„Wiele zależy od tego, kto pierwszy zmusi rywala do błędu”… Trener Kazimierz Moskal i pomocnik ŁKS-u Bartosz Szeliga odpowiedzieli na pytania dziennikarzy przed niedzielnym meczem z GKS-em Tychy, którym łodzianie wznowią rozgrywki Fortuna 1 Ligi.
Kazimierz Moskal (trener ŁKS-u): Sądzę, że wszystkie spotkania w tej lidze będą na początku wyrównane. Wiele więc zależy od tego, kto pierwszy zmusi przeciwnika do błędu. Spodziewamy się bardzo trudnej rundy wiosennej. […] Na dziś mam gotowy skład na niedzielę, ale to nie oznacza, że ta sama jedenastka ma gwarancję występów w kolejnych spotkaniach. […] Absolutnie nie zgadzam się z tezą, że karty w lidze zostały już rozdane. Te różnice punktowe są niewielkie.

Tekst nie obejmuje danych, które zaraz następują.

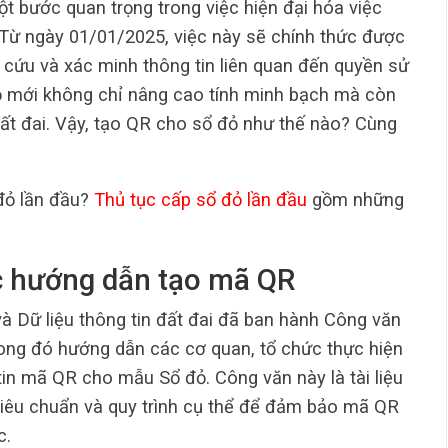
t bước quan trọng trong việc hiện đại hóa việc
a. Từ ngày 01/01/2025, việc này sẽ chính thức được
ra cứu và xác minh thông tin liên quan đến quyền sử
 mới không chỉ nâng cao tính minh bạch mà còn
 đất đai. Vậy, tạo QR cho sổ đỏ như thế nào? Cùng
đỏ lần đầu?
Thủ tục cấp sổ đỏ lần đầu
gồm những
c hướng dẫn tạo mã QR
 Dữ liệu thông tin đất đai đã ban hành Công văn
g đó hướng dẫn các cơ quan, tổ chức thực hiện
 tin mã QR cho mẫu Sổ đỏ. Công văn này là tài liệu
 tiêu chuẩn và quy trình cụ thể để đảm bảo mã QR
c.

Bartosz Szeliga (piłkarz ŁKS-u): Na pewno cieszymy się z wyniku sprzedanych karnetów. Pokazaliśmy na boisku, że warto przychodzić na nasze mecze i trzymamy mocno kciuki za to, żeby „piątka” [tj. 5000 – przyp. wł.] pękła. […] Presja nadejdzie. To normalne. Jesteśmy liderem, każdy będzie się chciał pokazać w meczu z nami. Jesteśmy na to gotowi.